◆ ASSIGNMENT: With the pictures excluded, repeat every entry exactly.

◆ RECORDS SUPPLIED:
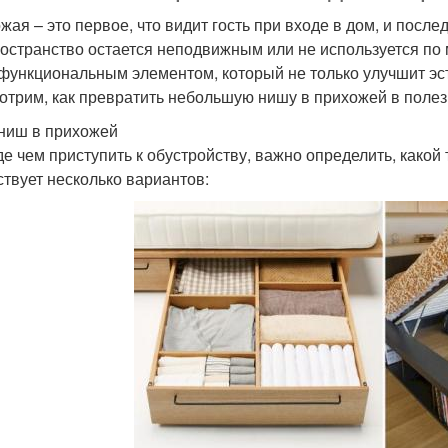
жая – это первое, что видит гость при входе в дом, и после
ространство остается неподвижным или не используется по
 функциональным элементом, который не только улучшит эст
отрим, как превратить небольшую нишу в прихожей в полез
ниш в прихожей
е чем приступить к обустройству, важно определить, какой т
твует несколько вариантов:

◆ SOLUTION FOR THIS EXERCISE:
жая – это первое, что видит гость при входе в дом, и после
ространство остается неподвижным или не используется по
 функциональным элементом, который не только улучшит эст
отрим, как превратить небольшую нишу в прихожей в полез
ниш в прихожей
е чем приступить к обустройству, важно определить, какой т
твует несколько вариантов:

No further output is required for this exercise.